Les juges Eddy Balancy et Saheed Bhaukaurally, siégeant en instance d’appel, ont annulé la sentence de deux ans de prison que la Cour intermédiaire avait infligée à un individu jugé coupable de vol au détriment d’un mineur. Eu égard aux raisons d’appel soumises par l’accusé et à la suite des remarques faites par les juges lors des débats, le représentant du DPP, après consultation avec celui-ci, a informé la Cour que « the appeal was no more resisted ».
L’appelant et un coaccusé avaient été poursuivis sous trois chefs d’accusation : 1) larceny by two individuals (sections 301 (1) et 305 (1) (b) (2) (a) du code pénal ; 2) possession of articles obtained by means of a crime (section 40 et les sections susmentionnées) de la même loi ; et 3) damaging motor vehicle (section 123W (c) de la Road Traffic Act).
Après avoir écouté le témoignage du plaignant mineur, qui était l’unique témoin de l’accusation, le magistrat a noté que ce dernier n’avait pas impliqué l’accusé N°2. Il a donc rayé l’accusation logée contre cet individu. De son côté, l’appelant a été jugé coupable sous le premier chef d’accusation. Et concernant le deuxième, qui était une accusation alternative, il a été rayé. Le magistrat lui a toutefois infligé une peine de deux ans de prison.
Le jugement et la sentence du tribunal de première instance, ont été contestés en appel. L’appelant a, comme indiqué plus haut, donné trois raisons, à savoir : « The learned Magistrate was wrong to convict appelant on the basis of evidence on record ; 2) The trial was unduly unfair and oppressive against appellant and as such he was denied a fair trial ; et 3) The sentence is manifestly harsh and excessive against in all circumstances of the case. »
Après l’annonce du représentant du DPP à l’effet que l’appel n’était plus contesté, les juges ont fait remarquer qu’effectivement le jugement ne pouvait être soutenu. « It is clear from the statements of both accused at the trial and the evidence adduced in Court, that the complainant’s version to the police, as put to the accused, was substantially different to the one which he gave in Court.
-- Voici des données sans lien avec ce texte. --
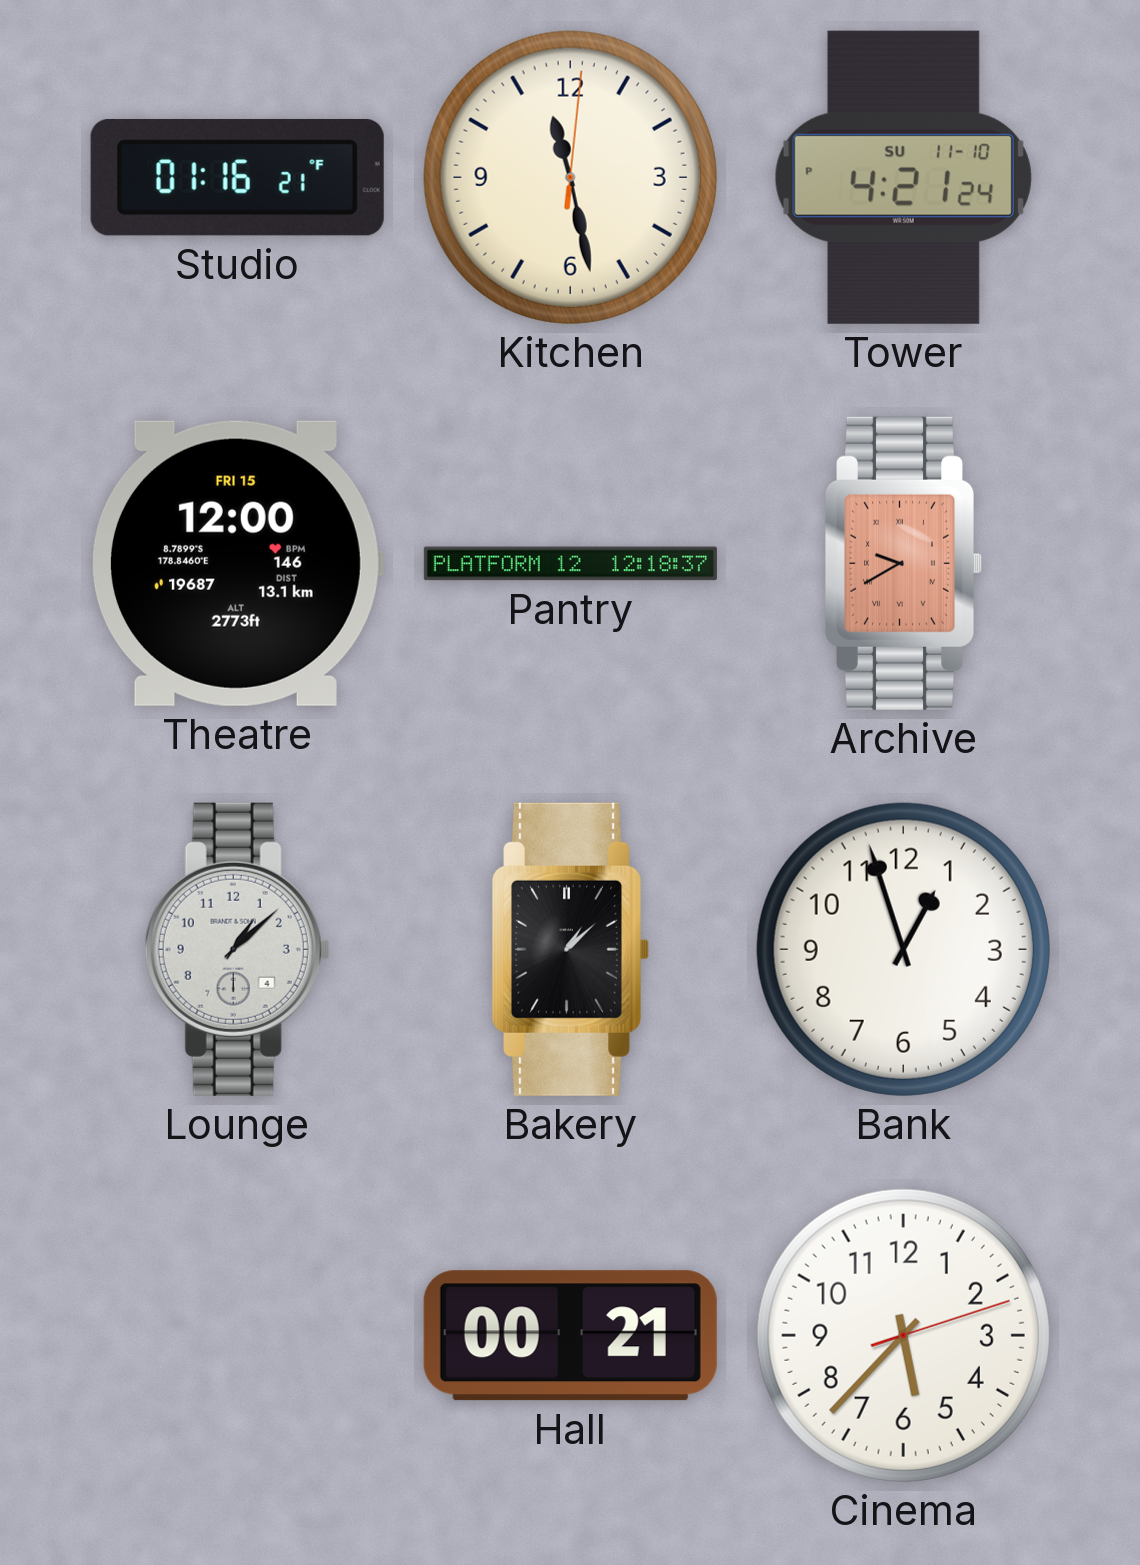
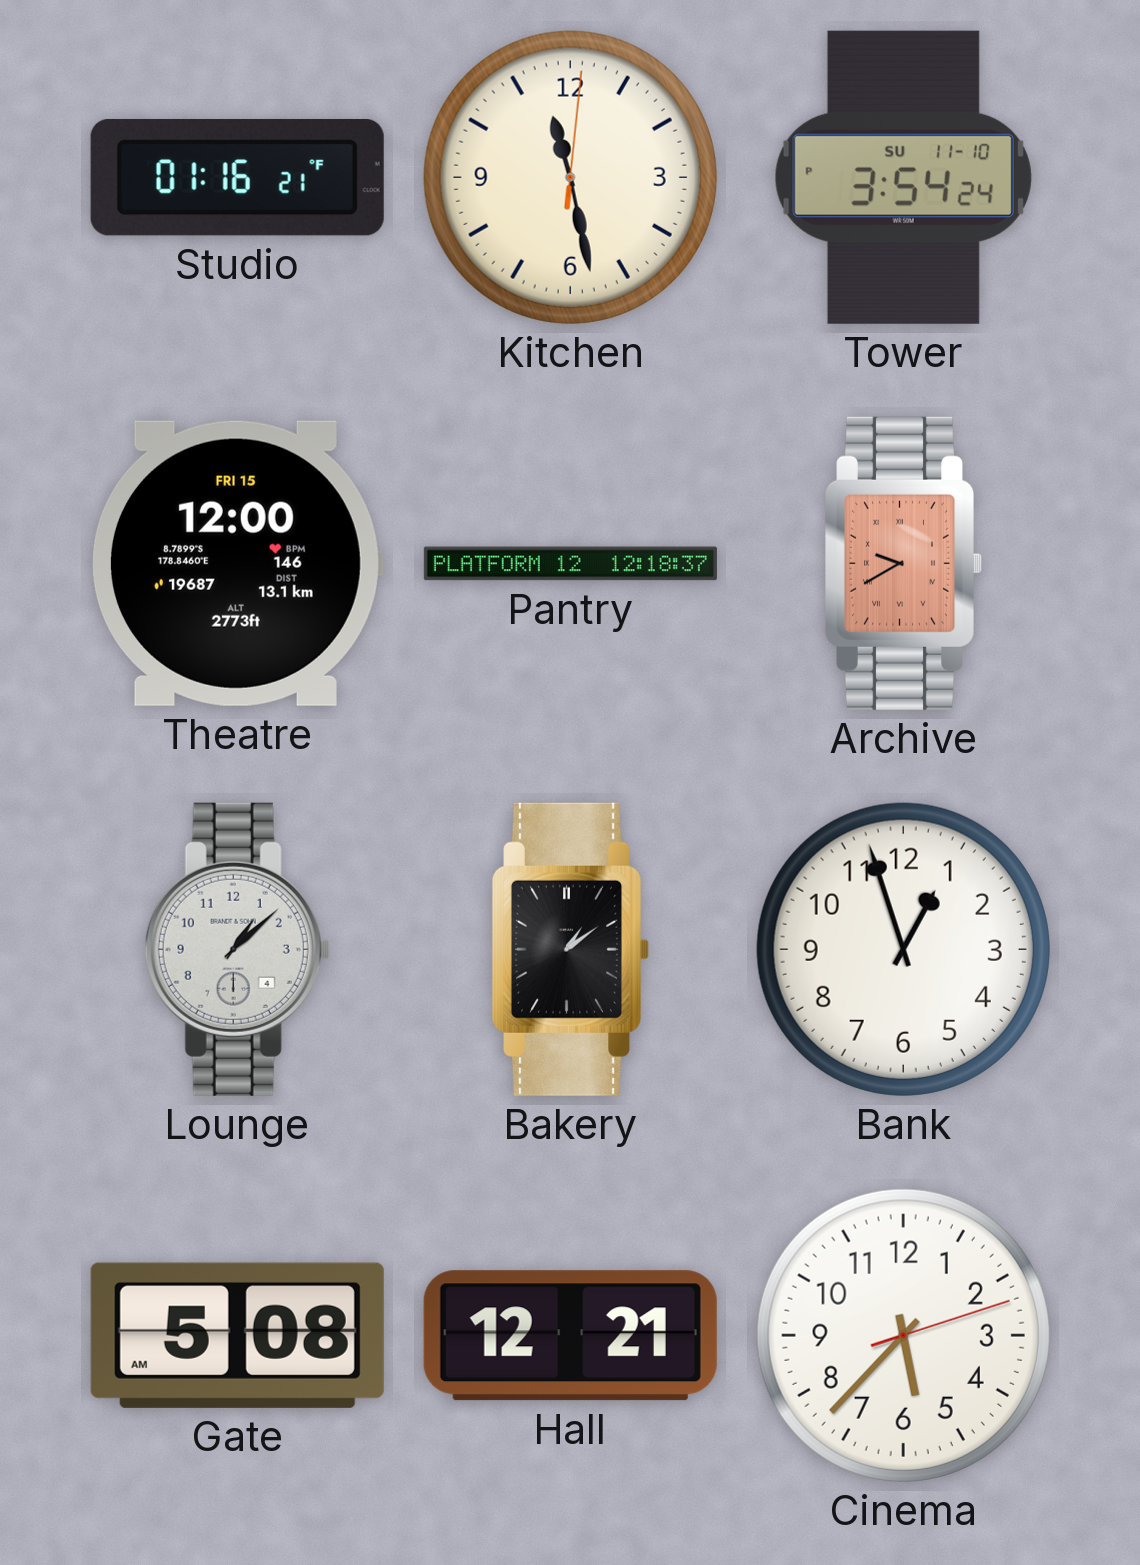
Tower: 4:21 -> 3:54
Bakery: 1:08 -> 1:09
Gate: none -> 5:08
Hall: 00:21 -> 12:21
This important consideration however totally escaped the attention of the learned Magistrate who simply based himself on an examination-in-chief of some eight typed lines to say, using obvious clichés, that the witness’s testimony was ‘straightforward and coherent’. That was, in our view, a serious nondirection. »
De plus, les juges ont relevé dans leur jugement, que par rapport à la deuxième raison d’appel, l’accusé, qui avait assuré lui-même sa défense à son procès, s’est plaint du fait que le magistrat ne lui avait pas suffisamment expliqué ses droits constitutionnels.